O mundo enquanto conjunto de fatos decorrentes da vivencia e produção humana não pode negar a presença da subjetividade. É necessário que o homem se veja no mundo que ele produziu e que a objetivação aconteça por sujeitos agentes, caso contrário ela se torna alienação, fazendo com que o homem não se reconheça no mundo objetivado. É o primado da ação, onde o homem pode ver o mundo como fruto de sua atuação. E isso significa a representação do homem concreto. A compreensão objetiva do homem, portanto, é considerar sua subjetividade concreta, por meio de sua existência, pela natureza de seu trabalho, na luta contra as coisas e os homens.
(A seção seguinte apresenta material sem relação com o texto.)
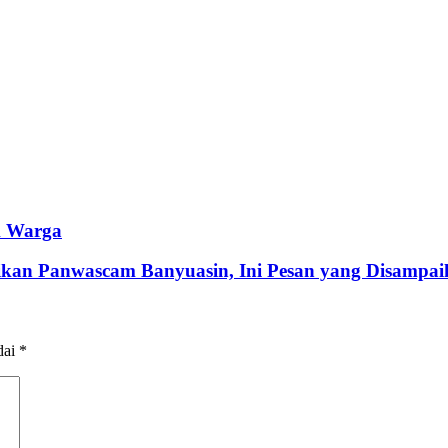
k Warga
tikan Panwascam Banyuasin, Ini Pesan yang Disampa
dai
*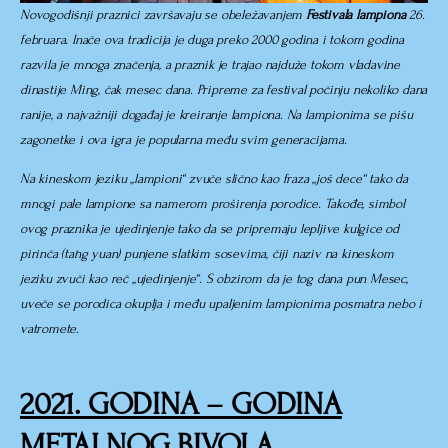
Novogodišnji praznici završavaju se obeležavanjem
Festivala lampiona
26.
februara. Inače ova tradicija je duga preko 2000 godina i tokom godina
razvila je mnoga značenja, a praznik je trajao najduže tokom vladavine
dinastije Ming, čak mesec dana. Pripreme za festival počinju nekoliko dana
ranije, a najvažniji događaj je kreiranje lampiona. Na lampionima se pišu
zagonetke i ova igra je popularna među svim generacijama.
Na kineskom jeziku „lampioni“ zvuče slično kao fraza „još dece“ tako da
mnogi pale lampione sa namerom proširenja porodice. Takođe, simbol
ovog praznika je ujedinjenje tako da se pripremaju lepljive kulgice od
pirinča (tāng yuan) punjene slatkim sosevima, čiji naziv na kineskom
jeziku zvuči kao reč „ujedinjenje“. S obzirom da je tog dana pun Mesec,
uveče se porodica okuplja i među upaljenim lampionima posmatra nebo i
vatromete.
2021. GODINA – GODINA
METALNOG BIVOLA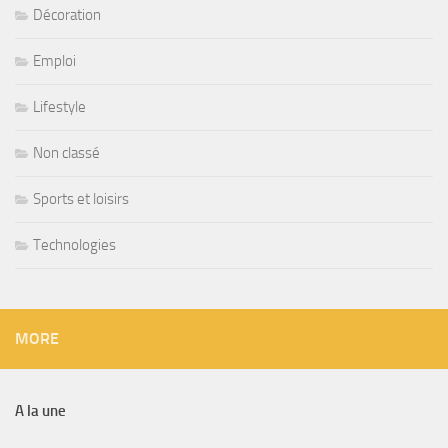
Décoration
Emploi
Lifestyle
Non classé
Sports et loisirs
Technologies
MORE
A la une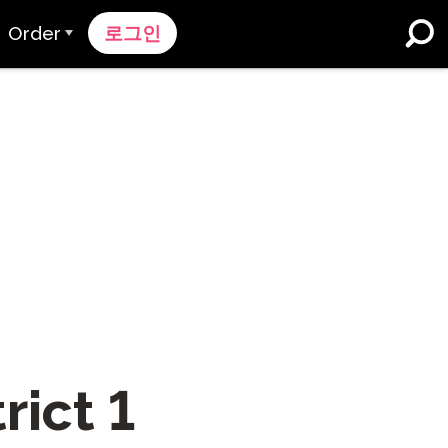
Order
로그인
주문 과정
가격 책정
K-12 학교 및 교육구
듀얼 언어 몰입
견적 요청하기
영어 학습자 프로그램
Contact Sales
고등 교육
지원팀에 문의하세요
직장들
k
rict 1
n
nk 온보딩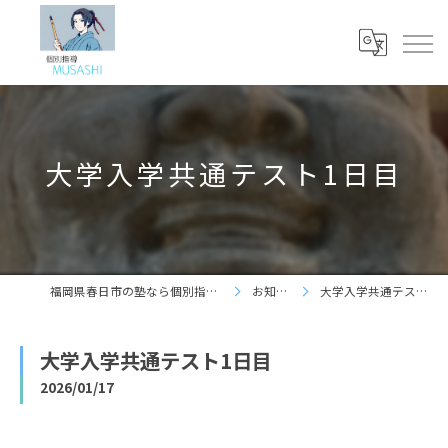
大学入学共通テスト1日目
福岡県春日市の塾なら個別指導 夢咲志塾
お知らせ
大学入学共通テスト1日目
大学入学共通テスト1日目
2026/01/17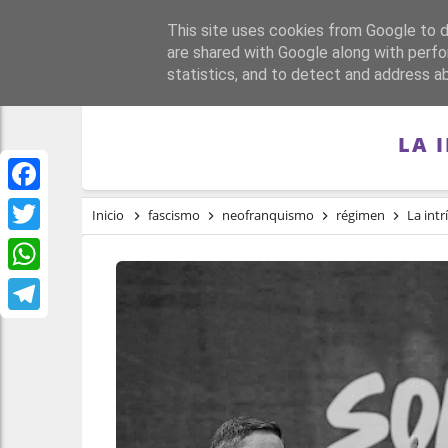
This site uses cookies from Google to de
PORTADA
REPÚBLI
are shared with Google along with perfo
statistics, and to detect and address a
LA 
Facebook
Inicio
fascismo
neofranquismo
régimen
La int
Twitter
WhatsApp
Telegram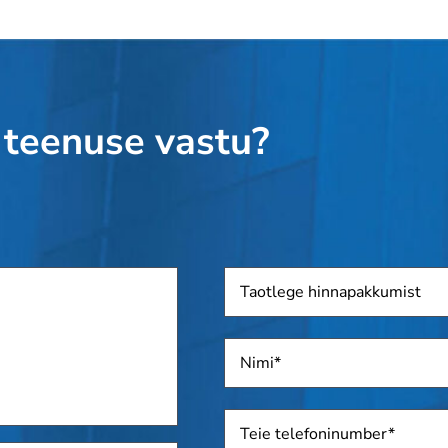
 teenuse vastu?
Taotlege
hinnapakkumist
Nimi
*
Telefon
*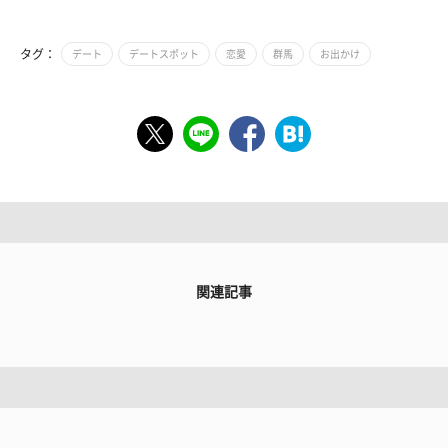
タグ：
デート
デートスポット
恋愛
群馬
お出かけ
関連記事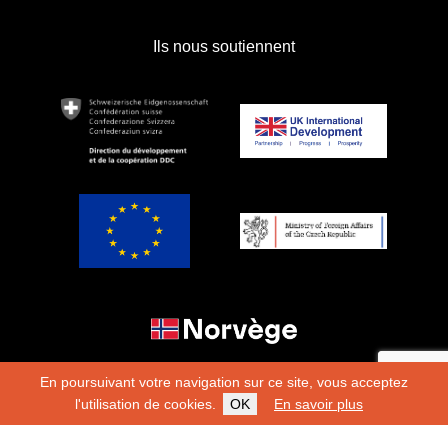
Ils nous soutiennent
En poursuivant votre navigation sur ce site, vous acceptez
l'utilisation de cookies.
OK
En savoir plus
Copyright 2026
Fondation Hirondelle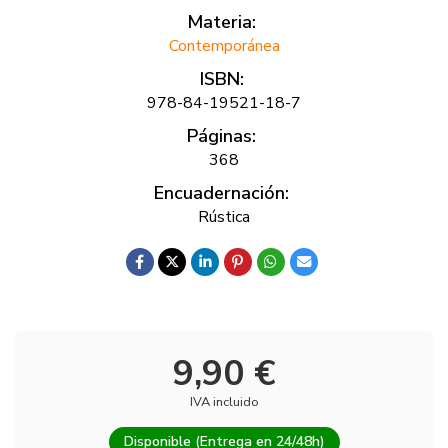
Materia:
Contemporánea
ISBN:
978-84-19521-18-7
Páginas:
368
Encuadernación:
Rústica
9,90 €
IVA incluido
Disponible (Entrega en 24/48h)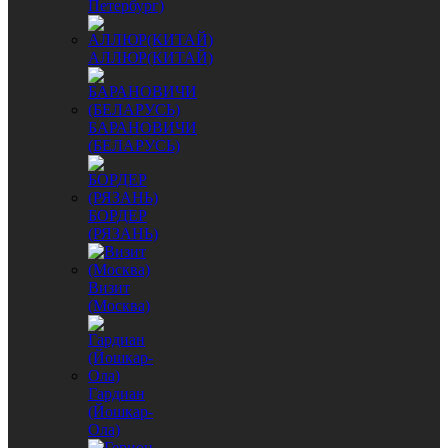
Петербург)
АЛЛЮР(КИТАЙ)
БАРАНОВИЧИ
(БЕЛАРУСЬ)
БОРДЕР
(РЯЗАНЬ)
Визит
(Москва)
Гардиан
(Йошкар-
Ола)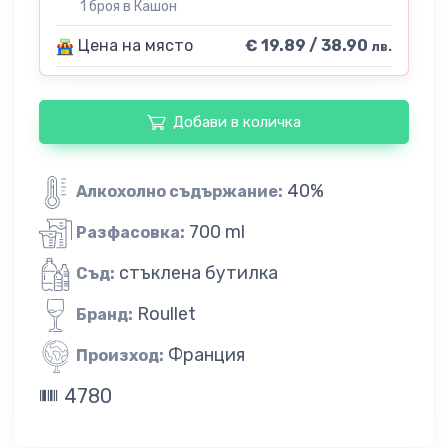
1 броя в Кашон
Цена на място
€ 19.89 / 38.90
лв.
Добави в количка
40%
Алкохолно съдържание:
700 ml
Разфасовка:
стъклена бутилка
Съд:
Roullet
Бранд:
Франция
Произход:
4780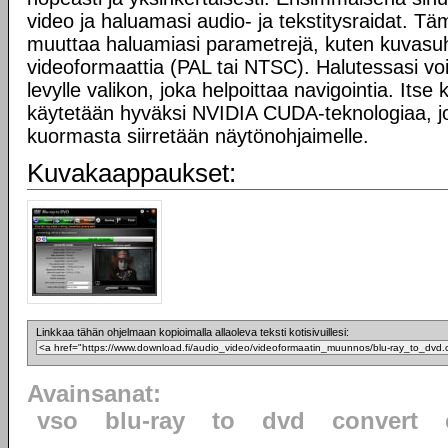
video ja haluamasi audio- ja tekstitysraidat. Tä
muuttaa haluamiasi parametrejä, kuten kuvasuhd
videoformaattia (PAL tai NTSC). Halutessasi vo
levylle valikon, joka helpoittaa navigointia. Its
käytetään hyväksi NVIDIA CUDA-teknologiaa, jo
kuormasta siirretään näytönohjaimelle.
Kuvakaappaukset:
Linkkaa tähän ohjelmaan kopioimalla allaoleva teksti kotisivuillesi:
Avainsanat:
vso
blu-ray
to
dvd
convert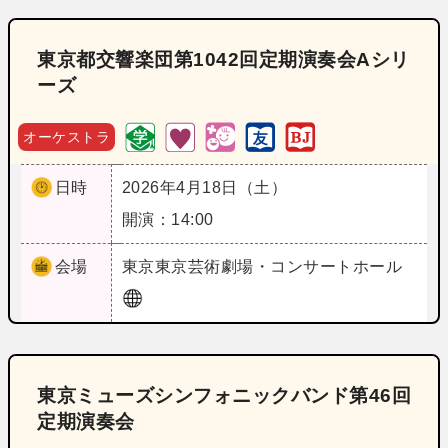
東京都交響楽団第1042回定期演奏会Aシリ
ーズ
オーケストラ
日時
2026年4月18日（土）
開演：14:00
会場
東京
東京芸術劇場・コンサートホール
東京ミューズシンフォニックバンド第46回
定期演奏会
Sartre deseja é a perspectiva antropológico-filosófica que se fundamenta com a primazia da ação como decorrente do agente. É a especificidade da existência humana que se configura em ações pela necessidade e pelo trabalho. A realidade objetiva do sujeito é a sua condição original, e não a perspectiva que considera o sujeito como objeto. Sua condição original de objetividade enquanto sujeito é a realidade objetiva. Assim, se o homem é visto como objeto, não se vê essa objetividade da realidade. Sartre associa a objetivação, portanto, ao reconhecimento, o reconhecimento do homem enquanto sujeito. Se isso não acontecer, trata-se de alienação e não objetivação do sujeito.



MARX E A PERSPECTIVA ANTROPOLÓGICO-FILOSÓFICA

A especificidade da existência do homem e a possibilidade de conhecê-lo na sua realidade objetiva concreta são os requisitos da perspectiva antropológico-filosófica sartreana. Baseado na via da totalização, é com Marx que o mesmo vê o homem como o tema imediato da totalização filosófica, uma vez que considera-se a busca da especificidade da existência. É essa especificidade que faz com que Marx contrarie tanto Hegel como Kierkegaard, pois, mesmo considerando ser a subjetividade enquanto especificidade, isso não é impeditivo para conhecer a realidade objetiva do sujeito, não no sentido cientifico, mas sim na totalidade do homem concreto.

O existencialismo considera a necessidade da dupla exigência (conhecimento da especificidade concreta da existência e o conhecimento da realidade objetiva do homem), pois considera historicamente, que após a segunda guerra fez com que o arsenal político burguês hegeliano desse espaço para a violência do invasor, deixando de ser uma mera cogitação de via teórica para uma experiência de uma situação, de ser uma ideia e expressão de racionalidade.

Por outro lado, o existencialismo sartreano também não pode ser um subjetivismo formal ou abstrato. A subjetividade supera a pretensão totalizadora de Hegel porque é um percurso lógico, uma experiência histórica, fruto da relação entre o individuo e a totalidade, entre a singularidade e a universalidade.



BIBLIOGRAFIA:

SARTRE. Jean Paul. Questão de Método. Tradução brasileira de Bento Prado Júnior. Editora Nova Cultural, São Paulo, 1973, Capítulo I, p. 115-132 (Coleção Pensadores).

SILVA, Franklin Leopoldo e. Unidade II – Considerações sobre Questão de Método (primeiro capítulo). In: Contemporânea I: Guia de Estudos. Lavras: UFLA, 2013.



OBSERVAÇÃO:

Este texto é um resumo que produzi com o material de aula de disciplina "HISTÓRIA DA FILOSOFIA CONTEMPORÂNEA – GUIA DE ESTUDOS" da Graduação em Licenciatura para Filosofia da UFLA - Universidade Federal de Lavras EaD Campus Governador Valadares, produzido em 20/02/2014.